News & Updates

Reworking the CRA to Benefit Native American Communities

While the Community Reinvestment Act has been called “one of the nonprofit sector’s biggest advocacy triumphs,” Native Americans have largely been shut out of the CRAs benefits. In this article, NPQ highlights how some Native Americans are seeking changes to CRA regulations to help direct more financial resources to Native lands.
 
The CRA, which passed in 1977, requires private banks to make financial services and loans available to low- and moderate-income residents, “especially in communities of color, which had previously been denied loans due to redlining.” All told, the CRA has fostered billions of dollars of investment—trillions, by some counts—by private banks in low-income communities. However, the legislation’s limitations and the need to update it have been acknowledged for years.
 
One such limitation is the requirement that a low-income community have a bank branch to be eligible for CRA investment.
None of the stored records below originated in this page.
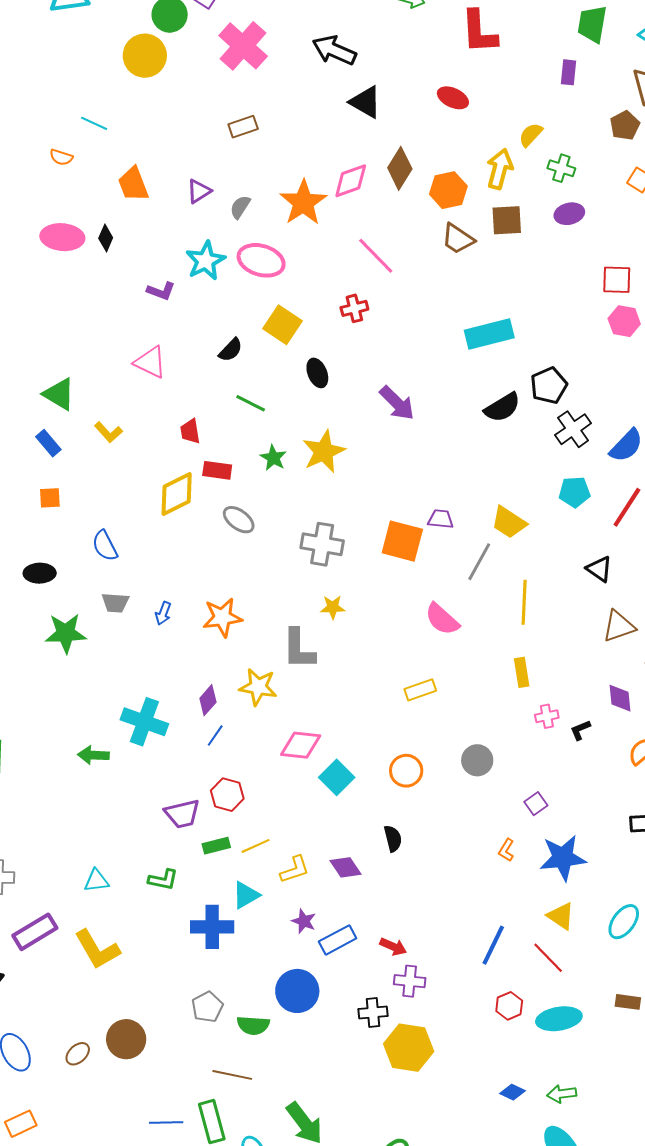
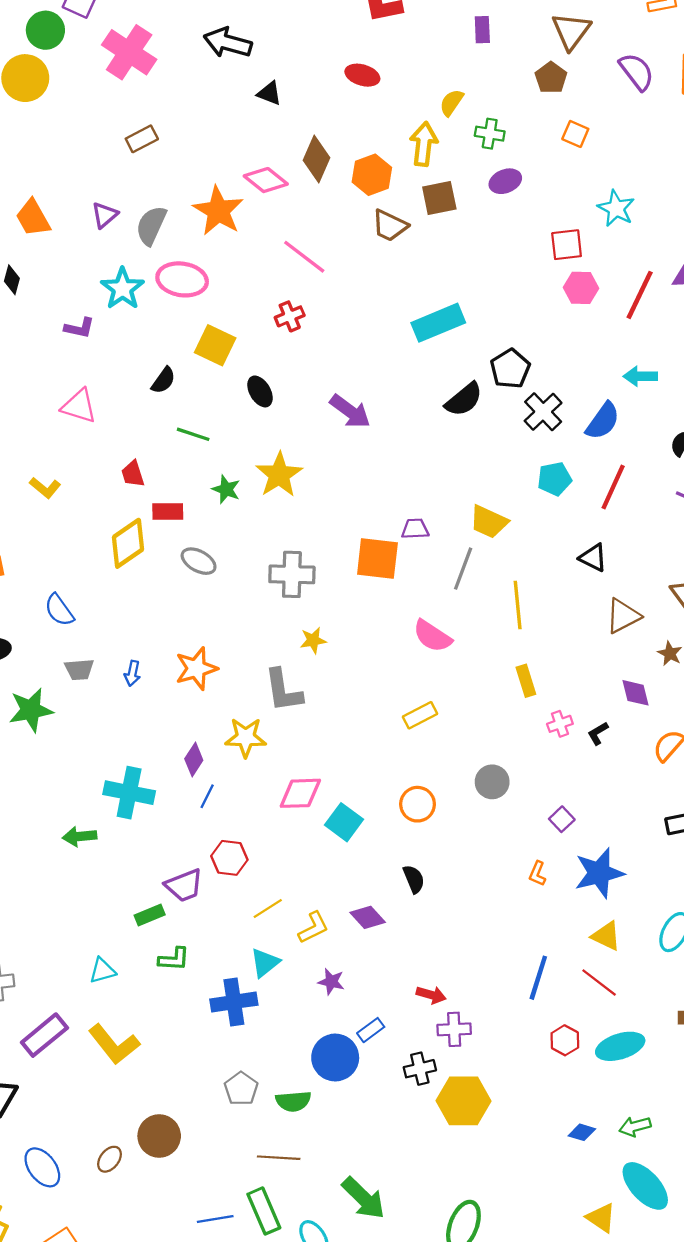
black triangle: (366, 102) -> (269, 93), size x0.7
pink diamond: (351, 181) -> (266, 180), turned 66
gray semicircle: (240, 207) -> (151, 225), size x1.5
green rectangle: (216, 846) -> (150, 915), moved
blue rectangle: (338, 940) -> (371, 1030), moved, size x0.7

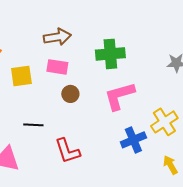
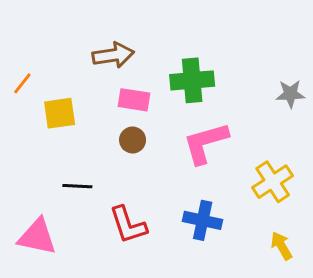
pink rectangle: (57, 67) -> (134, 100), moved
blue cross: (133, 140) -> (203, 220), moved, turned 35

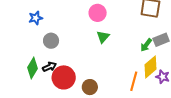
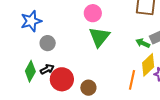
blue star: (36, 18) -> (31, 21), size x1.5
green triangle: (103, 37) -> (99, 37), size x1.6
green arrow: (146, 45) -> (143, 43), turned 80

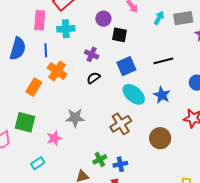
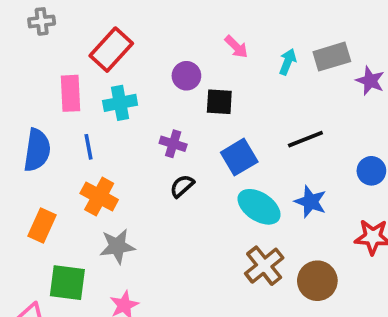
orange cross: (57, 71) -> (99, 196), moved
orange rectangle: (34, 87) -> (42, 226), moved
gray star: (75, 118) -> (117, 246), moved
brown cross: (121, 124) -> (264, 266), moved

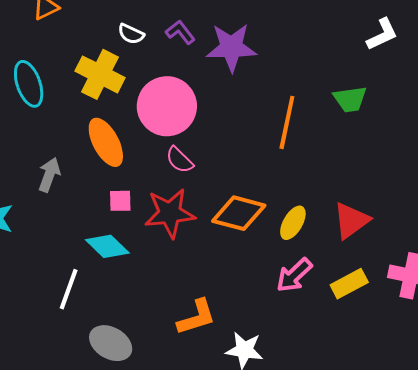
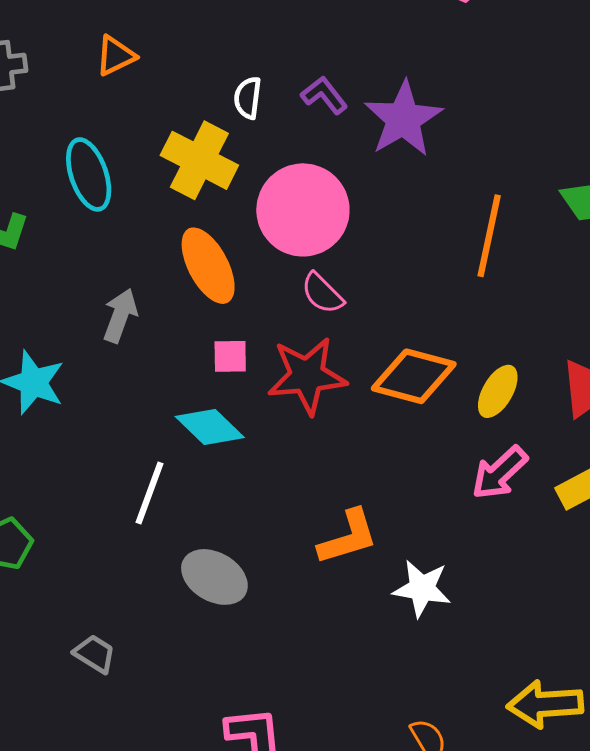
white semicircle: (131, 34) -> (248, 98), turned 72
purple star: (231, 47) -> (403, 119), turned -30

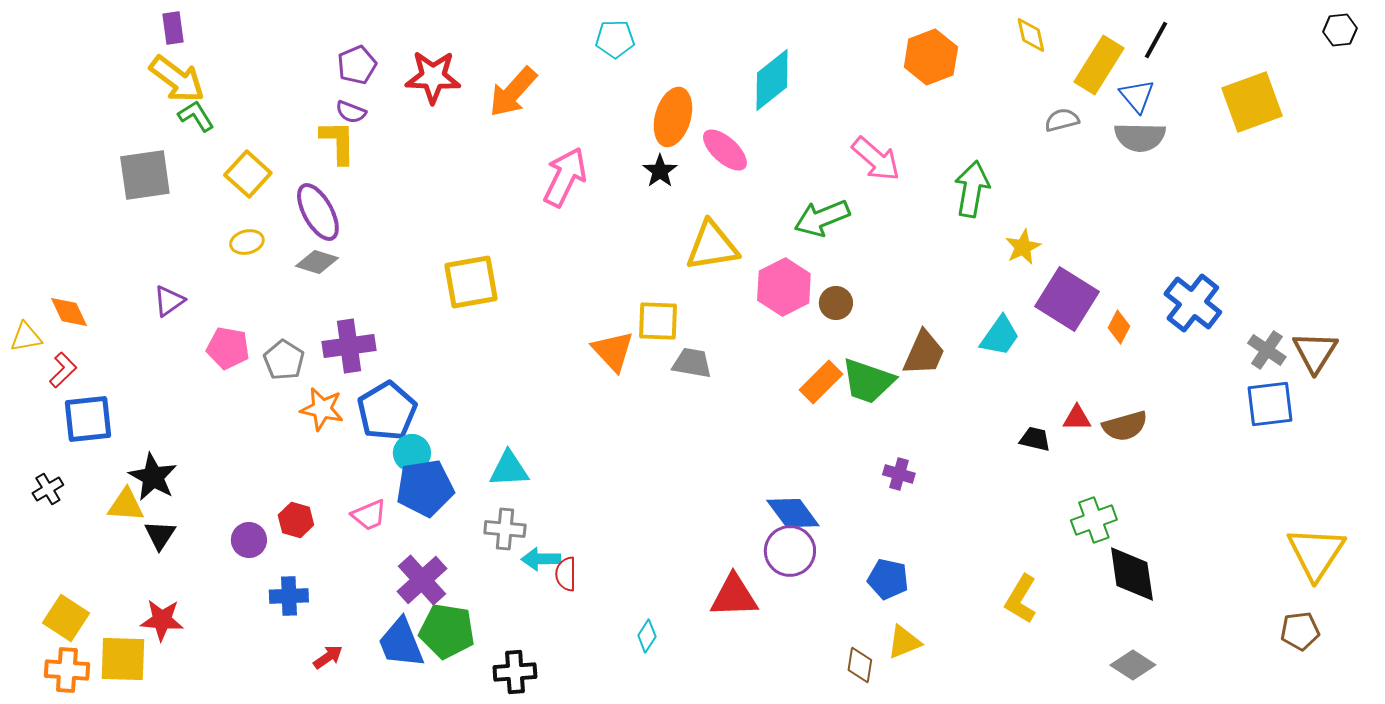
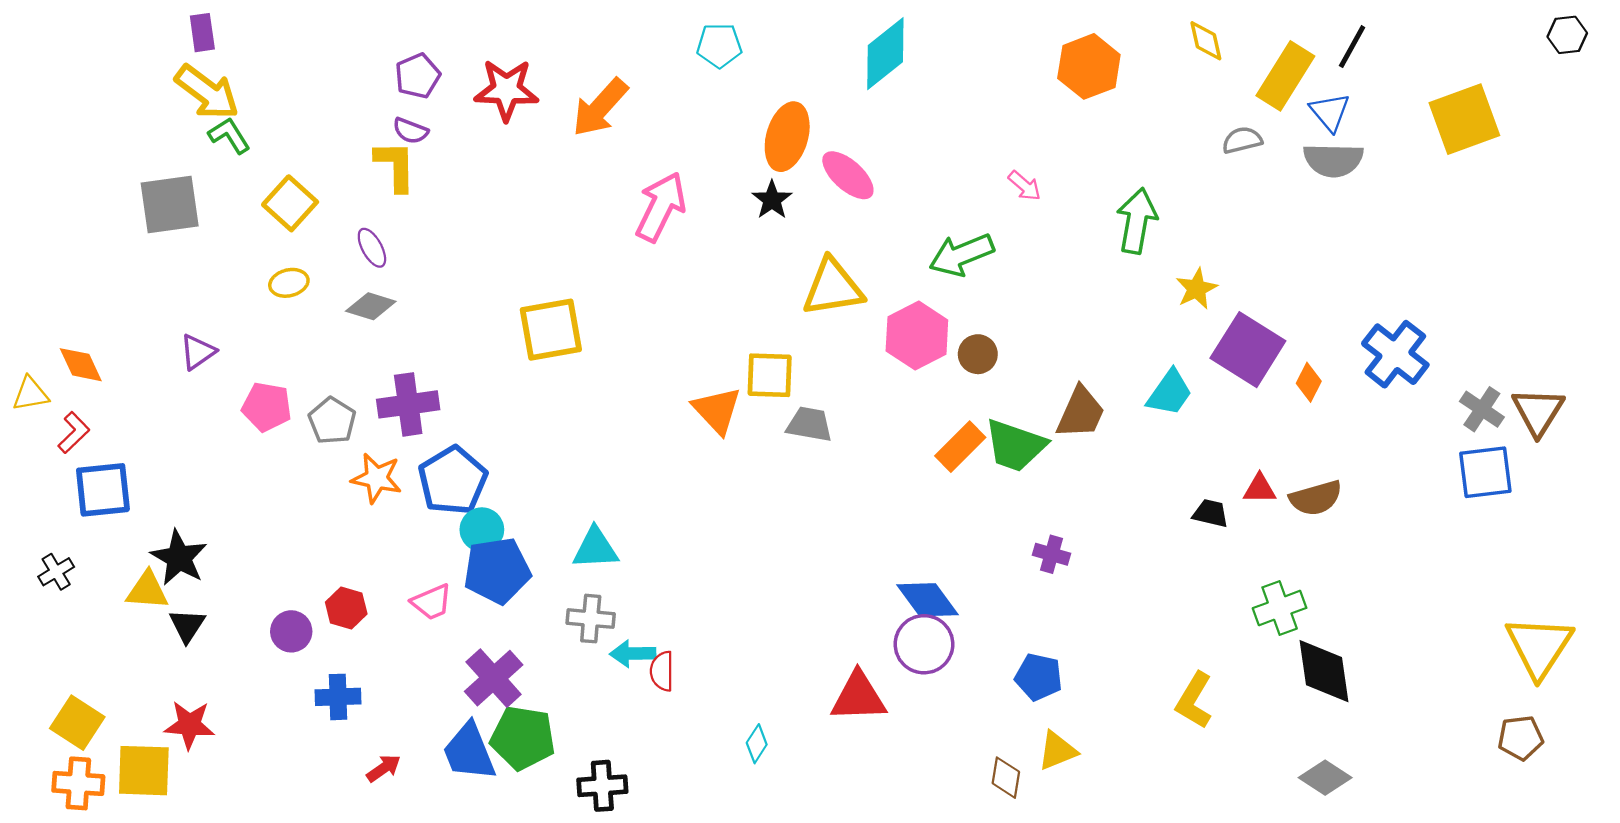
cyan diamond: (772, 80) -> (885, 54), moved
pink arrow: (876, 159) -> (1025, 186), size x0.6
purple ellipse: (318, 212) -> (372, 248), size x0.6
Areas with few or no bank branches, referred to as “CRA deserts,” have been effectively shut out of the opportunities CRA investment offers. Indian Country is mostly located in those CRA deserts. As such, organizations such as the Native American Finance Officers Association are calling for the modernization of the CRA to enable investment in Indian Country.
 
This would be done in part by building on one of the great successes of Indian Country finance, the rise of a network of Native American-focused community development financial institutions (CDFIs). There are 94 CDFIs operating in Indian Country, according to Federal Reserve data, a sizable number considering that there were a total of 1,131 CDFIs operating nationwide as of May 2019. Banks get “CRA credit” for depositing funds in CDFIs within their service area; indeed, at least as of 2015, banks were the largest single source of CDFI finance (29 percent of total funds lent out). But if the investment occurs outside the bank’s service area, then the bank is not credited with making a community-supporting investment.
 
The proposed changes call for bank regulators to establish designated CRA zones within tribal lands, meaning banks located anywhere in the US would get CRA credit for investing in projects benefiting Native American areas.